Scrittrice nella calura

della Misantropa
Illustrazioni di Teresa Sdralevich

Raschiando in fondo al barile, la Regione aveva trovato dei fondi da stanziare per la manifestazione Estate cultura, sette scrittori nella calura.
Uno scrittore più famoso si era defilato all’ultimo minuto e avevano chiamato lei. Vai, ti pagano il viaggio in seconda e un pasto al giorno, le aveva detto la sua agente, il cui motto era: se non appari non esisti.
Andò. Si fece mordere da mille zanzare e intervistare da giornalisti locali alcuni dei quali avevano effettivamente letto il titolo del suo ultimo libro.
Il pubblico era scarso ma interessato, soprattutto al suo abbigliamento. Tranne che a Bolzaretto Inferiore, dove una vasta platea attendeva l’arrivo del critico Sconci, noto per gli alti cachet e il basso linguaggio. Sconci arrivò con tre ore di ritardo, e quando ebbe finito di parlare tutti se ne andarono, tranne una donna attentissima in prima fila. La scrittrice, che sperava di potersene andare anche lei, rimase. Alla fine dell’incontro, la donna le chiese di autografare il suo libro preferito. Firmò, senza avere il coraggio di dirle che la stava scambiando per un’altra.
Resisti, le disse la sua agente. È un’occasione per conoscere il vero pubblico, tu che sei sempre rinchiusa nella tua nicchia. Hai tanto da scoprire.
Al Festival della Salsiccia e del Sonetto di Bellaia scoprì che il sonetto di Bellaia è un pregiato salume affine al culatello.
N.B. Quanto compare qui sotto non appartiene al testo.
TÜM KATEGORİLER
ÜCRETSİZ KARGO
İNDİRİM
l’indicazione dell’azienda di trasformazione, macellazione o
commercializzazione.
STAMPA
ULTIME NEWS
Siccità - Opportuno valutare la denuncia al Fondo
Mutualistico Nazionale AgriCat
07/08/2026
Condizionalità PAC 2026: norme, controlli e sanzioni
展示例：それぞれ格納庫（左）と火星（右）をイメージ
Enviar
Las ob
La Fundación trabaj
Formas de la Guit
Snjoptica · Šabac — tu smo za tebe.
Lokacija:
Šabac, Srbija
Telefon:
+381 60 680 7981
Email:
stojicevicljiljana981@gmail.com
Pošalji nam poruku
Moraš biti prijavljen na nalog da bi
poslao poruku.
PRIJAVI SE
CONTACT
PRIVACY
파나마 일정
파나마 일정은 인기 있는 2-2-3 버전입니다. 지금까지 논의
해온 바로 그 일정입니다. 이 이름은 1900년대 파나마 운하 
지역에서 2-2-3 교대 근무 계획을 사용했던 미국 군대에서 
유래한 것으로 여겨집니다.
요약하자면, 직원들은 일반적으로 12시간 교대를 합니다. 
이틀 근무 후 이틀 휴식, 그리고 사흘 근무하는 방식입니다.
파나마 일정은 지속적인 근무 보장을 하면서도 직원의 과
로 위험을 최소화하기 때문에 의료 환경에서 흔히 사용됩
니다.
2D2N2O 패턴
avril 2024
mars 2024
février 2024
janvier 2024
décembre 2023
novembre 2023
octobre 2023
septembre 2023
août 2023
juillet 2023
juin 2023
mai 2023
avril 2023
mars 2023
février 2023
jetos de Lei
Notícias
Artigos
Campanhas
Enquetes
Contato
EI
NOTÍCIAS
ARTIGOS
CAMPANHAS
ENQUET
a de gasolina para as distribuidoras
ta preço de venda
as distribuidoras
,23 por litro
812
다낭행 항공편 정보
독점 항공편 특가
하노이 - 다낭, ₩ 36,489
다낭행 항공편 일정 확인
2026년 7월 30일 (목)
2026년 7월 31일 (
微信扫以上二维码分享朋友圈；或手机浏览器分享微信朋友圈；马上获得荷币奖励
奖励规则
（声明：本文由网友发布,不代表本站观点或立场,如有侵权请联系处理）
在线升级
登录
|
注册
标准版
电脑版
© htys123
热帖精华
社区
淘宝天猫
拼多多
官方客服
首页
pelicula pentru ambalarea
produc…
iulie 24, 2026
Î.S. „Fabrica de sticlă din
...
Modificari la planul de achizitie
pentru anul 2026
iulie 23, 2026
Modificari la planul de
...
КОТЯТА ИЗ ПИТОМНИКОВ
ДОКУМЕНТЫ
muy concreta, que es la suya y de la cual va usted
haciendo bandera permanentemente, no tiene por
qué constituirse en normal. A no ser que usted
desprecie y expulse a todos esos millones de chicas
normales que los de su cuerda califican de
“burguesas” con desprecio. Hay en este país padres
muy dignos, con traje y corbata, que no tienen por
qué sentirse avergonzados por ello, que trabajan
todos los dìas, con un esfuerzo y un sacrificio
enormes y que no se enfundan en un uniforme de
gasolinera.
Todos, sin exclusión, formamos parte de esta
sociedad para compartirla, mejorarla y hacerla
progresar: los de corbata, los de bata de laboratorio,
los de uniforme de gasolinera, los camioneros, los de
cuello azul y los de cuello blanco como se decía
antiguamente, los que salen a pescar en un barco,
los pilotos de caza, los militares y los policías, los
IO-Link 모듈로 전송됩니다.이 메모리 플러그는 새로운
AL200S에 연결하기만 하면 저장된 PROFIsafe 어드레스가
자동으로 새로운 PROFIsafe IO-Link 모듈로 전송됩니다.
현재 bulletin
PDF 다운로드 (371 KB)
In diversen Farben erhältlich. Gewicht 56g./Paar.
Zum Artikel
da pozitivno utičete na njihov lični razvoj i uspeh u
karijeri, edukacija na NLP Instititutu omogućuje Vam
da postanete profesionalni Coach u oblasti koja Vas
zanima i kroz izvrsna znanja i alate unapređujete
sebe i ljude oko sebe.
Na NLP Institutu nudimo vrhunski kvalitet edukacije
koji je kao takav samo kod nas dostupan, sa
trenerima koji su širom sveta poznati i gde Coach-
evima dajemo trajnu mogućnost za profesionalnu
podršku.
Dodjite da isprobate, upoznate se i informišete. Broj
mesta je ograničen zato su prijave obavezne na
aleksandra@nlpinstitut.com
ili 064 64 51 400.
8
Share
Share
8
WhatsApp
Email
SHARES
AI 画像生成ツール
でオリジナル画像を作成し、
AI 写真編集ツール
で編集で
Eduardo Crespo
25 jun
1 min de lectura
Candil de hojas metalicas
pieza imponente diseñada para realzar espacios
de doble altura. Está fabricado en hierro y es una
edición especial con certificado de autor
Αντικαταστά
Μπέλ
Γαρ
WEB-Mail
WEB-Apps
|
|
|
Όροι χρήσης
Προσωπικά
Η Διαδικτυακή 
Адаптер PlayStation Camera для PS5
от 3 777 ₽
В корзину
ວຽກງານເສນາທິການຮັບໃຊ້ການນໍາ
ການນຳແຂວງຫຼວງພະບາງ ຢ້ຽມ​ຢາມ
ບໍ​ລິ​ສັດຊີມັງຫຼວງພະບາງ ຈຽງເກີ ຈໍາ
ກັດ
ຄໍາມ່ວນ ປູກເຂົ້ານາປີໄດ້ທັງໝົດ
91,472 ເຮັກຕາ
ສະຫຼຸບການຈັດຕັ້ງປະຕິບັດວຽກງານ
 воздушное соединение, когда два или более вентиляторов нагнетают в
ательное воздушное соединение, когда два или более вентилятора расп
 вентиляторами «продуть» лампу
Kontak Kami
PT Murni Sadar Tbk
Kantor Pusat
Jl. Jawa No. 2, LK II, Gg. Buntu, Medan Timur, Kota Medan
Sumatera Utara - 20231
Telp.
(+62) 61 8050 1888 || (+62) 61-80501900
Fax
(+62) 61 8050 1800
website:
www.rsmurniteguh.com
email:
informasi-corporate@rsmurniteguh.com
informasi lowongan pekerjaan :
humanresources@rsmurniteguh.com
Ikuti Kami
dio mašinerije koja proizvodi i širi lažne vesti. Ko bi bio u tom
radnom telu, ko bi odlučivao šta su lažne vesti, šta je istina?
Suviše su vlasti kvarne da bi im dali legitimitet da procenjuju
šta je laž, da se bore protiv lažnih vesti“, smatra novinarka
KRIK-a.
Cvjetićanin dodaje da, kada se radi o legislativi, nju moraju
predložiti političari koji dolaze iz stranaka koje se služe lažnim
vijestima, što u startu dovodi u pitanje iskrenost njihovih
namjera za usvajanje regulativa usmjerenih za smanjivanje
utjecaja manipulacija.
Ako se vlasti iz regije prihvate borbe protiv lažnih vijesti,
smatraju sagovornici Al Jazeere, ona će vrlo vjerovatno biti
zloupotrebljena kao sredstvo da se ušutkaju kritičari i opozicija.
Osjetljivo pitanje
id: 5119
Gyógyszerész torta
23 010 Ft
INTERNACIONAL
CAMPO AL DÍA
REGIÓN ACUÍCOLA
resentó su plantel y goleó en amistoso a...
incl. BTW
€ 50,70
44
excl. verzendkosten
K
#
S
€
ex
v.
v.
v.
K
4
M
A Castelvecchio di Rocca Barbuta fece una brutta caduta sui trecento scalini della rocca e si lussò una caviglia.
A Stenti, ridente località dell’Appennino, il pasto pagato era trippa di cinghiale. Lo rifiutò è si inoltrò nel bosco per nutrirsi di bacche.
Da allora nessuno l’ha più vista. Si dice che si sia rifugiata presso il monastero delle Penitenti Umiliate, che venerano Santa Inès de la Cruz e fanno voto di non scrivere mai più.